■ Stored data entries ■
=======

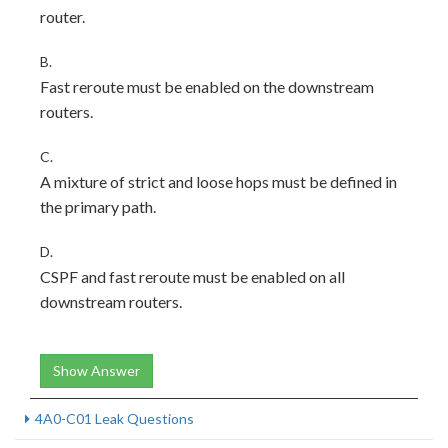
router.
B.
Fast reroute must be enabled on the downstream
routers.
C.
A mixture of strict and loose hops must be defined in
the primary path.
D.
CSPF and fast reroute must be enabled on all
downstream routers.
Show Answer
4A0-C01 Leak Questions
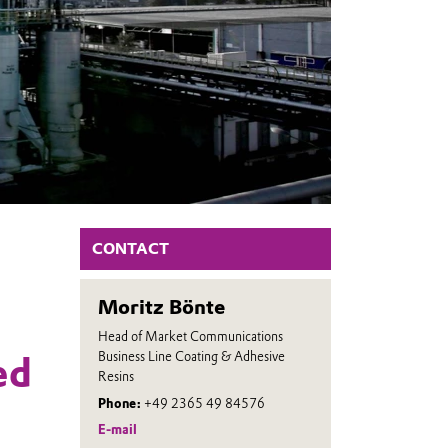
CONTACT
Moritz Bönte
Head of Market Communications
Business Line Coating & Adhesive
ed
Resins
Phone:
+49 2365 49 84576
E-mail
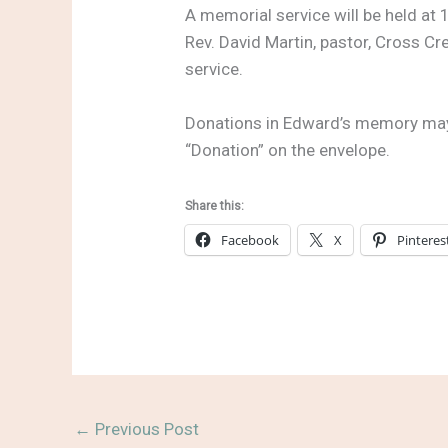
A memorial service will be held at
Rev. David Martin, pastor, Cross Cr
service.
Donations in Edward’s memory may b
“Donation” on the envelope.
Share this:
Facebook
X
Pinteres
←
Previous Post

=======

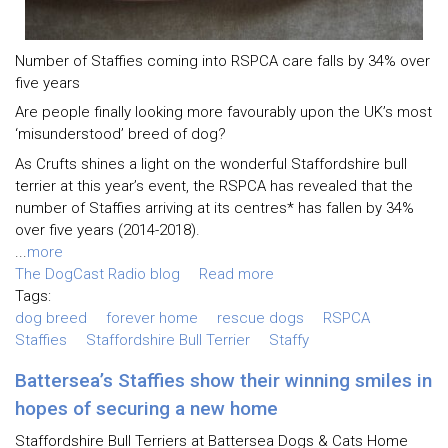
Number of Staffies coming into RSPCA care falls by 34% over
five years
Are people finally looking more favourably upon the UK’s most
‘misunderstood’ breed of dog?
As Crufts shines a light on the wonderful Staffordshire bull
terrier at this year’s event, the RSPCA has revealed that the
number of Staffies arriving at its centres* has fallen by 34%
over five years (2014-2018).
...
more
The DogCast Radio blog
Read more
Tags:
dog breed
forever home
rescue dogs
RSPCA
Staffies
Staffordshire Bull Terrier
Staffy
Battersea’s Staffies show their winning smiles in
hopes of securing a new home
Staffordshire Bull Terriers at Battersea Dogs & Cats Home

=======

■ WORK INSTRUCTIONS ■
If a line of the data contains "Battersea", copy it out.

■ ANSWER TO THIS EXERCISE ■
Battersea’s Staffies show their winning smiles in
Staffordshire Bull Terriers at Battersea Dogs & Cats Home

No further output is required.